= Benjamin Griffin (actor) =

English stage actor

Benjamin Griffin (1680–1740) was an English actor and dramatist. He was the son of the Rev. Benjamin Griffin, rector of Buxton and Oxnead in Norfolk, and chaplain to the Earl of Yarmouth.

==Early life==
Griffin was born in Yarmouth in 1680, and educated at the free school, North Walsham. He was apprenticed to a glazier at Norwich, where in 1712 he joined a strolling company. In 1714-15 he was one of the company with which Christopher Rich opened the rebuilt theatre in Lincoln's Inn Fields.

==Acting career==
His name first appears in surviving records, 16 Feb. 1715, as Sterling in The Perplexed Couple. On 2 June he was Ezekiel Prim, a presbyterian parson, in the A City Ramble, and on 14 June Sir Arthur Addlepate in his own farce, Love in a Sack. At this house he remained until 1721, playing many parts, including Don Lopez in his own farce, Humours of Purgatory, 3 April 1716, and 26 Jan. 1720 Sir John Indolent in his own Whig and Tory. He also played the Jew in Lord Lansdowne's Jew of Venice, altered from Shakespeare, Gomez in the Spanish Friar, Sir Hugh Evans, and Foresight in Love for Love, and took probably some part in his own Masquerade, or the Evening's Intrigue, produced for his benefit, with the Jew of Venice, 16 May 1717.

His success in characters of choleric and eccentric old men was such that Drury Lane, though possessing Norris and Johnson, both in his line, engaged him, for the sake of avoiding rivalry. His name was on the bills at Lincoln's Inn Fields in Love's Last Shift, 27 Sept. 1721. Genest assumes that this was by mistake, since Griffin appeared at Drury Lane as Polonius on the 30th of the same month. Here he remained until his death in 1740. The only part of primary importance of which he was the original at Drury Lane was Lovegold in the Miser by Fielding. He was also, at Richmond in 1715, Sapritius in Injured Virtue, his own alteration of the Virgin Martyr of Massinger. This piece was acted by the servants of the Dukes of Southampton and Cleveland. On 12 Feb. 1740 his name is for the last time, apparently, in the bills as Day in the ‘Committee.

==Dramas==
Griffin's dramas are;
- Injured Virtue, tragedy, 12mo, 1715
- Love in a Sack, farce, 12mo, 1715
- Humours of Purgatory, farce, 12mo, 1716
- Masquerade farce, 12mo, 1717
- Whig and Tory, comedy, 8vo, 1720

The last deals rather dexterously with a political subject.

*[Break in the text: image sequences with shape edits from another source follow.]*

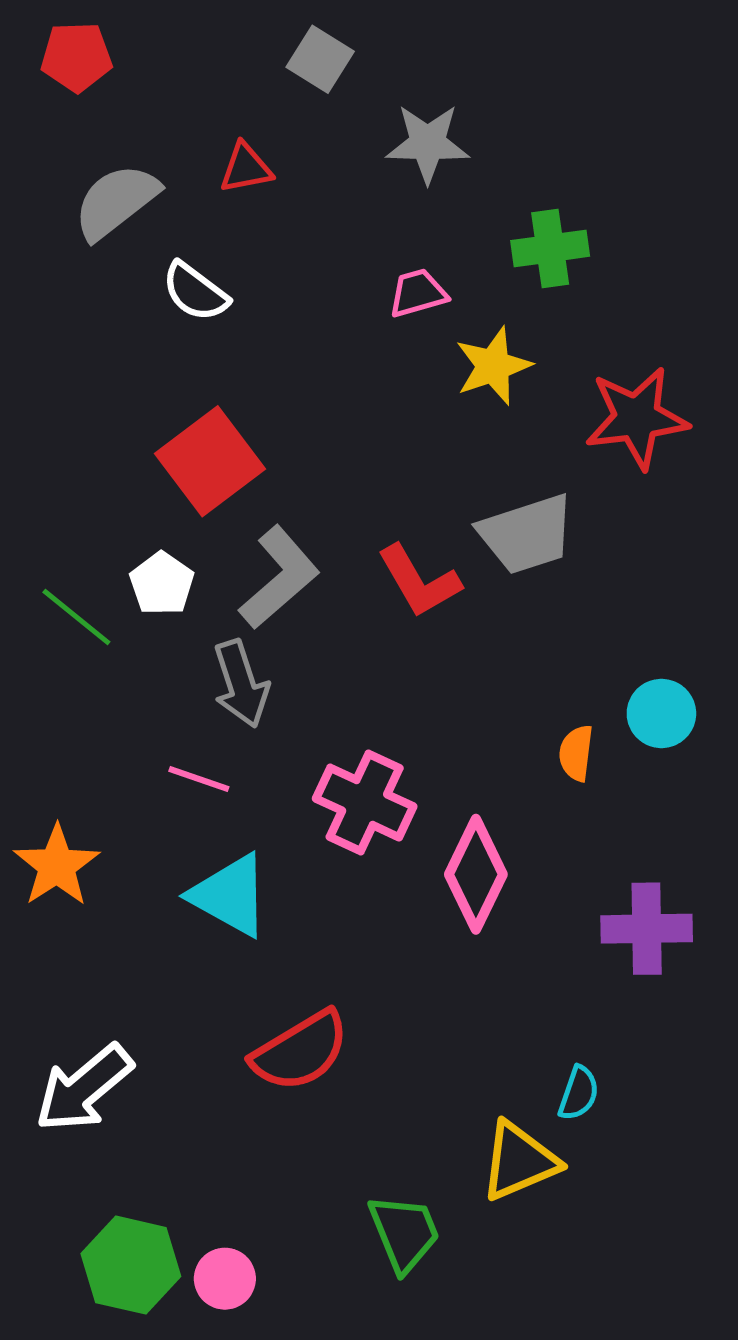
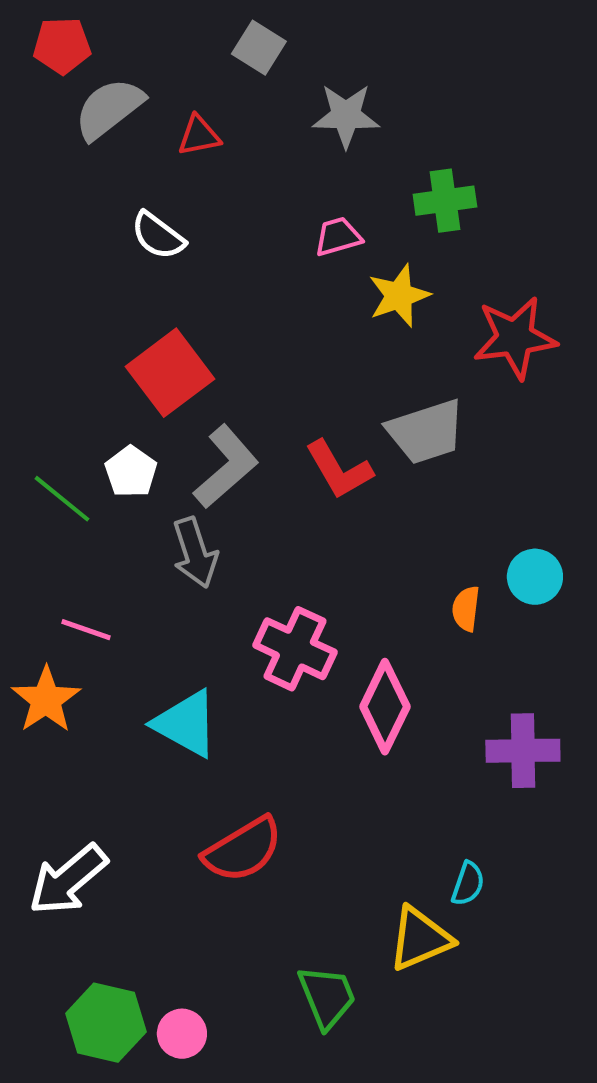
gray semicircle: (116, 201) -> (109, 109), moved
pink line: (199, 779) -> (86, 630), moved

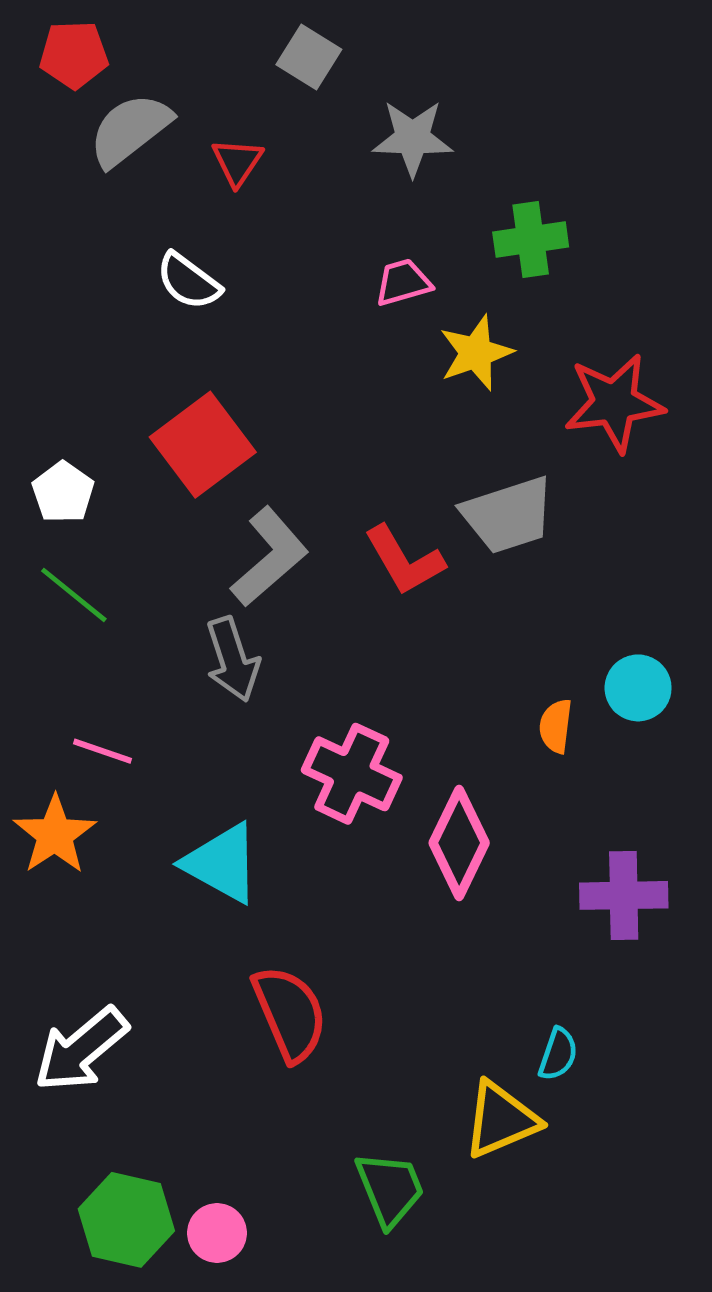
red triangle: (199, 136) -> (237, 162), turned -45
white pentagon: (131, 472) -> (63, 492), moved
red semicircle: (243, 850) -> (290, 1014), turned -82

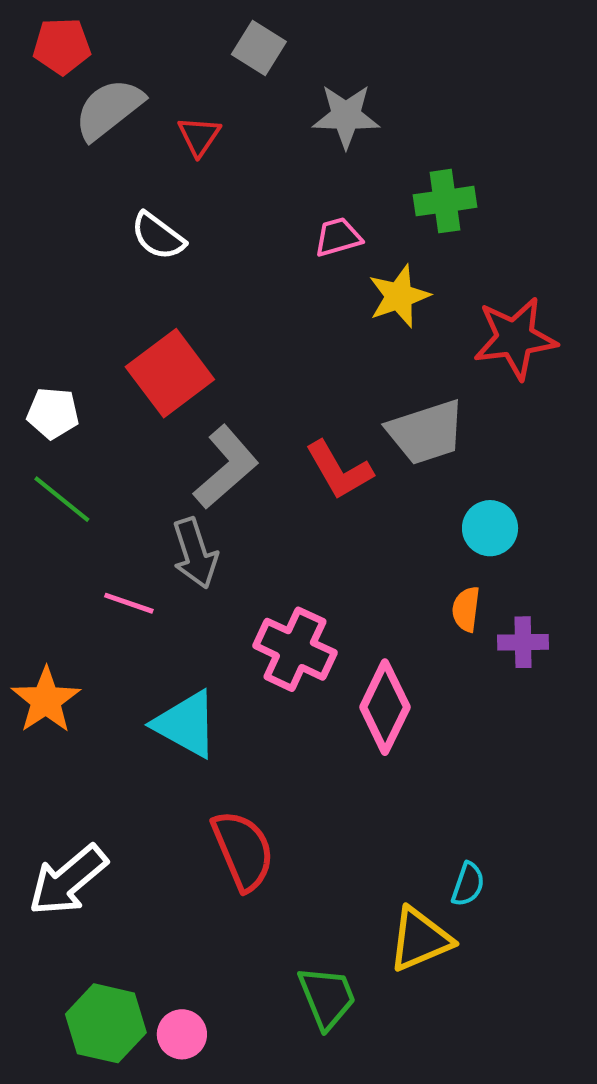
white pentagon: (63, 492) -> (53, 413), turned -30
cyan circle: (638, 688) -> (490, 528), moved
pink line: (103, 751) -> (129, 603), moved
purple cross: (624, 895) -> (523, 642), moved, size x0.7

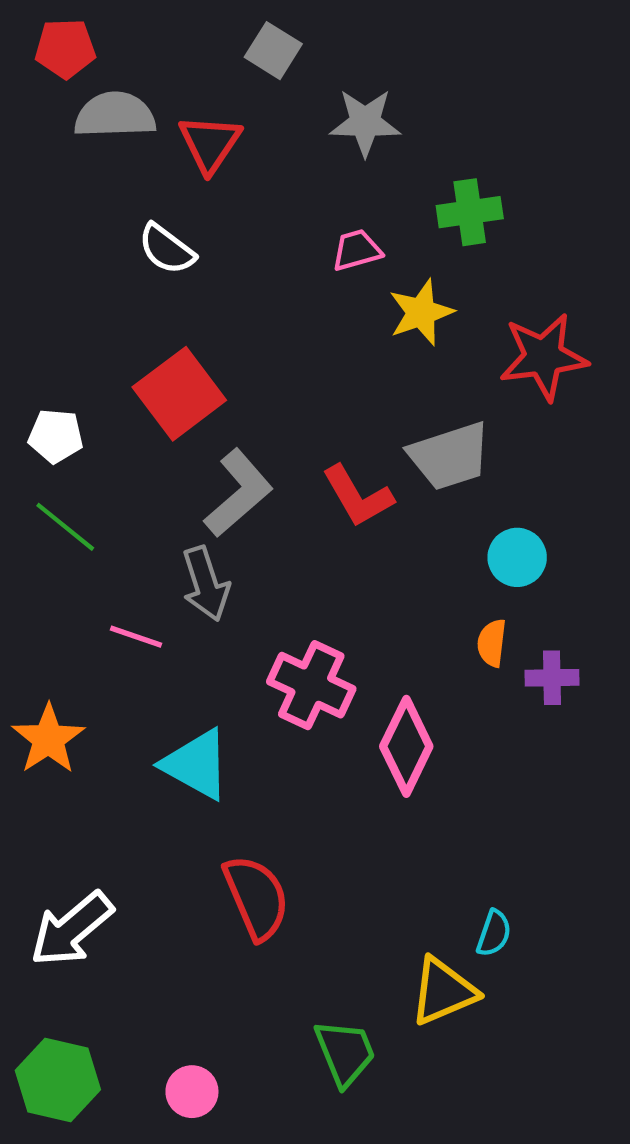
gray semicircle: (109, 109) -> (115, 115), turned 36
red triangle: (199, 136) -> (210, 144), size x1.4
green hexagon: (106, 1023) -> (58, 1080), moved

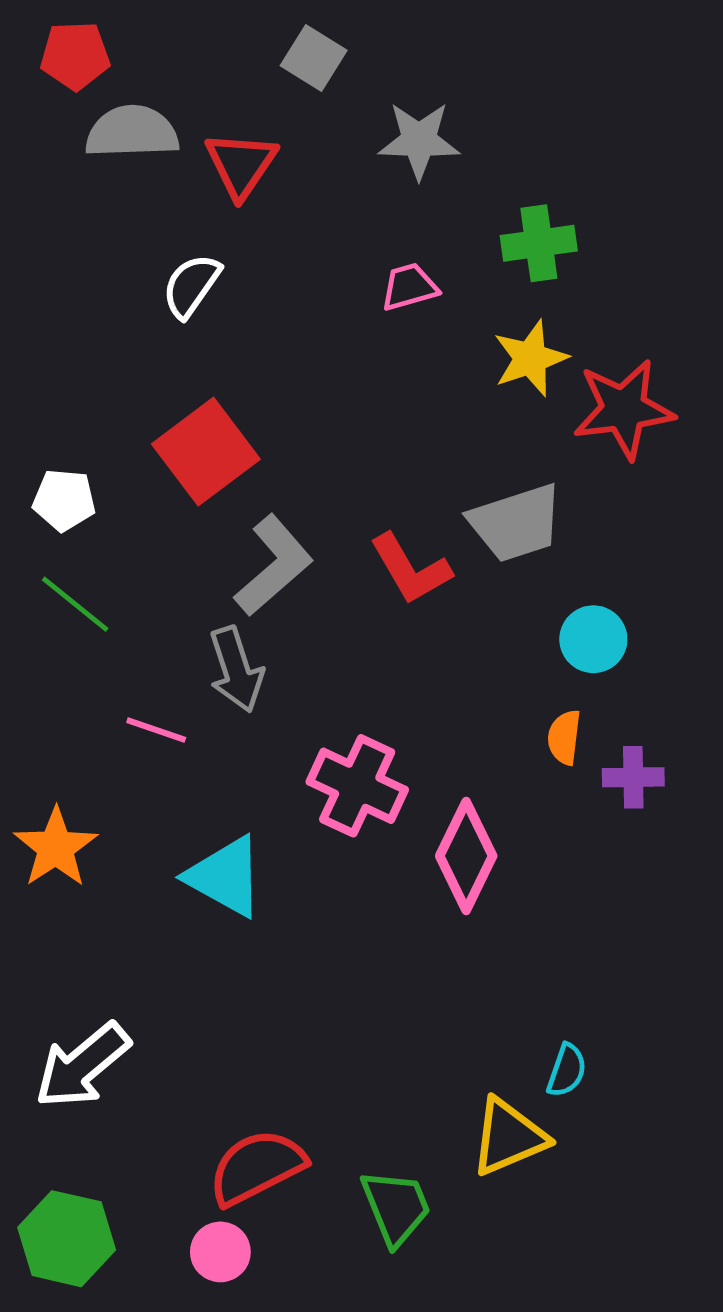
white semicircle: (167, 249) -> (191, 286), turned 88
yellow star: (421, 312) -> (530, 358), moved
red semicircle: (256, 897) -> (257, 1167), moved, turned -94

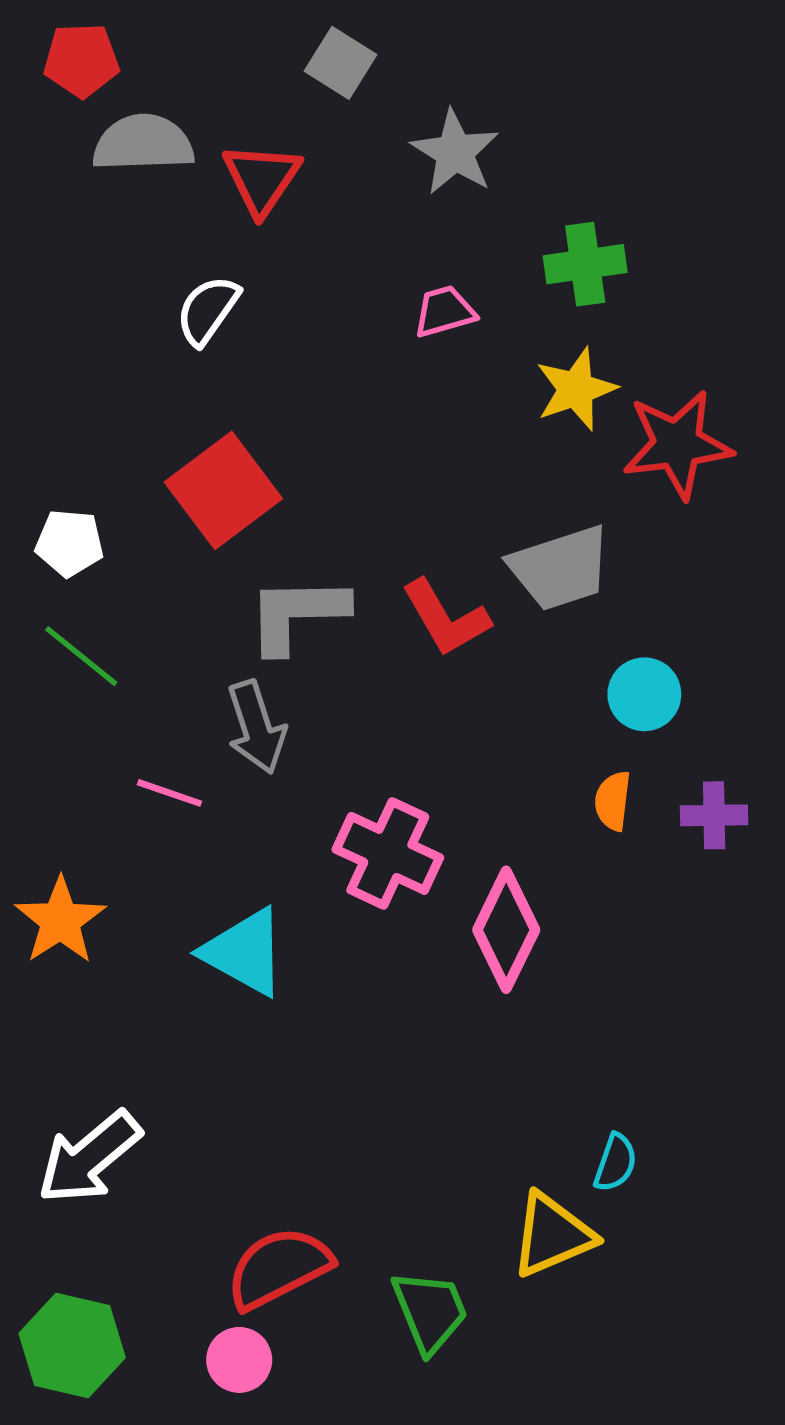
gray star: (419, 140) -> (455, 152), turned 30
gray L-shape: (274, 565) -> (297, 614), turned -140
purple cross: (633, 777) -> (714, 815), moved

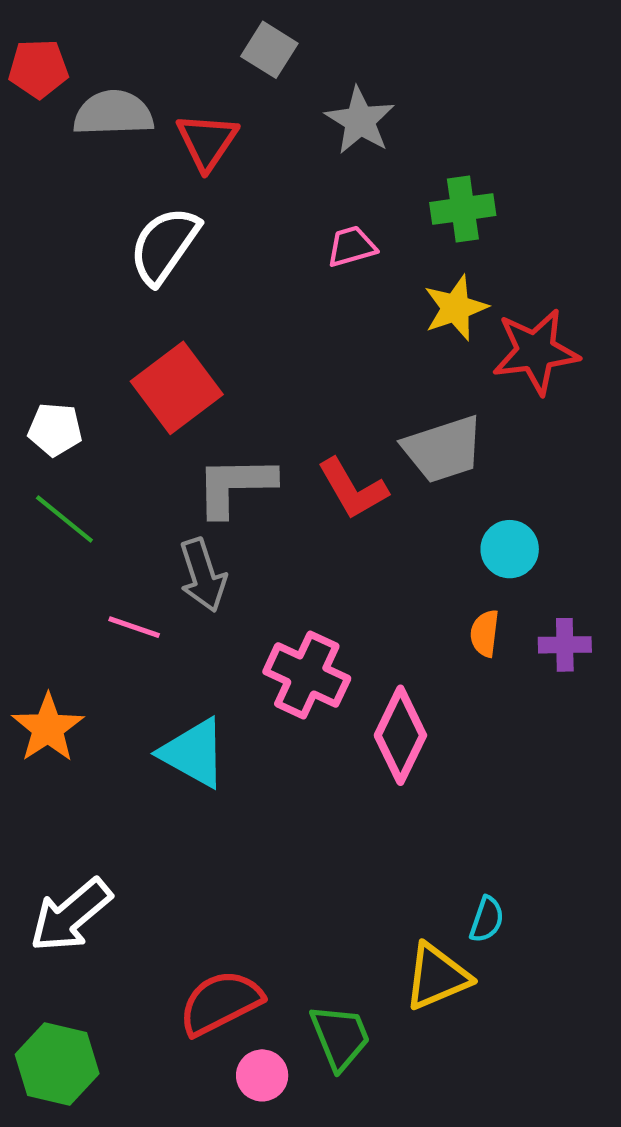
red pentagon: (81, 60) -> (38, 69), moved
white semicircle: (208, 310) -> (164, 245), size x1.4
pink circle: (239, 1360) -> (262, 1075), moved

The others add little to Griffin's claims on attention. In conjunction with Theobald he also wrote A Complete Key to The What D'Ye Call It of Gay, 1715, 8vo.

==Reviews==
The Gentleman's Magazine of March 1740 speaks of him as a worthy man and an excellent actor. He died on 18 February 1740. Victor says he "was a comedian excellent in some characters", noticeably as Sir Hugh Evans and Sir Paul Pliant. The last he made a finished character. "His silly important look always excited laughter. … It was not in nature to resist bursting into laughter at the sight of him, his ridiculous distressful look, followed by a lamentable recital of his misfortunes." Victor adds: "He was a sensible, sober man, and well respected. When he died he left effects very acceptable to his sister and her children, and what is more uncommon, a good character" (Hist. of the Theatres of London and Dublin, ii. 78–80). Davies contrasts his "affected softness" with the "fanatical fury" of Ben Johnson the actor, when they were playing Tribulation and Ananias in the Alchemist (Dramatic Miscellanies, ii. 108). A portrait of the actors in these parts by Vanbleek or Van Bluck [q. v.] of Covent Garden, furnishing striking likenesses of both, was "taken off in mezzotinto, and is now published" (General Advertiser, 5 April 1748).